He sighs. “If I sleep in, she tells me I sleep past my alarms. It’s something she complained about before she--” he stopped, then looked back down. His teeth ground from the tension of his jaw.
“It’s alright Etan. Please, continue with whatever you’re comfortable saying.” Mrs. McCoy felt like she was cutting a break with him, some progress, even if he felt rage, it was something. Her husband often made Etan out to be a lost boy in need of guidance, but in her eyes, she tried to look beyond that from a professional view.

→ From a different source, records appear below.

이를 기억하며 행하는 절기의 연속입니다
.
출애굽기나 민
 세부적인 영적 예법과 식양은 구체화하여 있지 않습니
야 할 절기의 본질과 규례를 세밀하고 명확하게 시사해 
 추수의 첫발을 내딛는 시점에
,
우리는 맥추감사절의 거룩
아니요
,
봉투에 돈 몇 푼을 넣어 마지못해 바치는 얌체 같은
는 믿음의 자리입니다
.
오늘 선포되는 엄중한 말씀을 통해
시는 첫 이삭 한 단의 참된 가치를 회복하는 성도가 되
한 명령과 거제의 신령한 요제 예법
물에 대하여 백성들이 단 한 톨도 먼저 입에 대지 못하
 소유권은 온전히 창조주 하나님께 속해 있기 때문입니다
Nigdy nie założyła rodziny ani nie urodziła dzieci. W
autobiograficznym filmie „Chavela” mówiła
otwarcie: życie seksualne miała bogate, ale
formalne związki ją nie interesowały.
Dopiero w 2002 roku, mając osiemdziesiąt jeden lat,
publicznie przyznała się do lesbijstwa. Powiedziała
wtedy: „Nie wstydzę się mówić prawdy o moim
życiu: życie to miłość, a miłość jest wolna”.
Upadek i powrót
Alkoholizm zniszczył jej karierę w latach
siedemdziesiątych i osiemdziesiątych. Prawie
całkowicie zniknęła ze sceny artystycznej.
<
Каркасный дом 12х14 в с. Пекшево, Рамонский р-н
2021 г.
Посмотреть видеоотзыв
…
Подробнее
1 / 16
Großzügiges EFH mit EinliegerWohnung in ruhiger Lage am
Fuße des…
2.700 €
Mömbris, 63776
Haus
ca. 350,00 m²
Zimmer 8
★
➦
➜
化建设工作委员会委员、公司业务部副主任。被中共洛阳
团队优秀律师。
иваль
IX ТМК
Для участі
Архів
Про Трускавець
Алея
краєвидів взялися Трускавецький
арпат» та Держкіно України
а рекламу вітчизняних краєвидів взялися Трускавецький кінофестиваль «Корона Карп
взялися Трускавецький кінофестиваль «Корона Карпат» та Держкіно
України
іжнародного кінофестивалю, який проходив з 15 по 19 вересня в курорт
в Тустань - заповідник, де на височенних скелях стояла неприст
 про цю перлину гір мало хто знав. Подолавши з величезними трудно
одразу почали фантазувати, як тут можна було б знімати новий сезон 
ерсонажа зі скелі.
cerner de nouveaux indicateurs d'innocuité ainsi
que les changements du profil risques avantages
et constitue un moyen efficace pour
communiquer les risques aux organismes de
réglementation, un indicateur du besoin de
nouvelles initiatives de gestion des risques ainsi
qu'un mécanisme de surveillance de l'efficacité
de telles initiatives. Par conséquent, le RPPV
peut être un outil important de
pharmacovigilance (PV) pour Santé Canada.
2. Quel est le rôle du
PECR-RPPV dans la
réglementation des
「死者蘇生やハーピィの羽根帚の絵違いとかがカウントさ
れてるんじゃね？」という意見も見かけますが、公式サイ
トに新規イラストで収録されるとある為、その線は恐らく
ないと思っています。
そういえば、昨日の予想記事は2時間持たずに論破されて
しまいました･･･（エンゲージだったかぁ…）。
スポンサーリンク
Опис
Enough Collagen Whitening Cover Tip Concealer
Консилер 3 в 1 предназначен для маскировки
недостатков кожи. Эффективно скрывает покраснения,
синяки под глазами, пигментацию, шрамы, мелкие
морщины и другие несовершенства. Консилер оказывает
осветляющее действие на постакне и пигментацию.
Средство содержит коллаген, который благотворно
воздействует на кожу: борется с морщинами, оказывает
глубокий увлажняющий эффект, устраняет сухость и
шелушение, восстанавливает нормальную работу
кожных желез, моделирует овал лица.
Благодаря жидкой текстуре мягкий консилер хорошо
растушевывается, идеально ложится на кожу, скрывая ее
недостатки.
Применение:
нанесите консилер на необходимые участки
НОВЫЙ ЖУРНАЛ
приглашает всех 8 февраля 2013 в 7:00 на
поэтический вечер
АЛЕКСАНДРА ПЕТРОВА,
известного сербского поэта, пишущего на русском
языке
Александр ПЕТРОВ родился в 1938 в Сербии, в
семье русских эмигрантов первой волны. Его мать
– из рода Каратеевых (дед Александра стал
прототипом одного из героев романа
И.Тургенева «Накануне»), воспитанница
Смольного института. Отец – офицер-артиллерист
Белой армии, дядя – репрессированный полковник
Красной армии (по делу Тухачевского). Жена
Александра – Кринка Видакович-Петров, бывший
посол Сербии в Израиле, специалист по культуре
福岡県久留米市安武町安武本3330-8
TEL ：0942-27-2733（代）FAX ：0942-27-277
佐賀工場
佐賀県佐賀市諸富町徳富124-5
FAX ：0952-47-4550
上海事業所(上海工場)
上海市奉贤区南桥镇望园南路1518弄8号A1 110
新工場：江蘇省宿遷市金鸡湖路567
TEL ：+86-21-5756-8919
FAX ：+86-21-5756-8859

“She says I... can’t be where she is? I guess." he held his fingers up in quotation marks. "That I don’t belong there, whenever I go to sleep. Her skin is cold, her neck is bruised. That’s it. Then I wake up.” he scratched the back of his head, before meeting Mrs. McCoy’s gaze.
“And different dreams?”
“Same room.. different.. words. I guess,” he was unwilling to share those dreams with her. They were both quiet for some time, while Mrs. McCoy scribbled down words on her pad. After she was done, she pasted some post-it notes on her husband’s desk, the sound still lost to the relentless ticking. According to the time, forty-five minutes have long passed, and yet, she didn’t tell him his time was up.
“Do you think it means anything in particular? Like she is telling you to let her go, or comforting you, Etan?" Mrs. McCoy asked, gingerly. The amount of reassurance and willingness to listen in her eyes felt unfamiliar and kind to him. So considerably so, that his honest reply was all he had to exchange.
“I do feel that way.” hoarse, from the emotion lodged in his throat, he confessed. “But I can’t. I just can’t let her go.” their eyes shared the moment, and the depth in which he bleed for her seemed to move Mrs. McCoy into losing that once-arrogant spark she had on arrival.
"Oh... Etan."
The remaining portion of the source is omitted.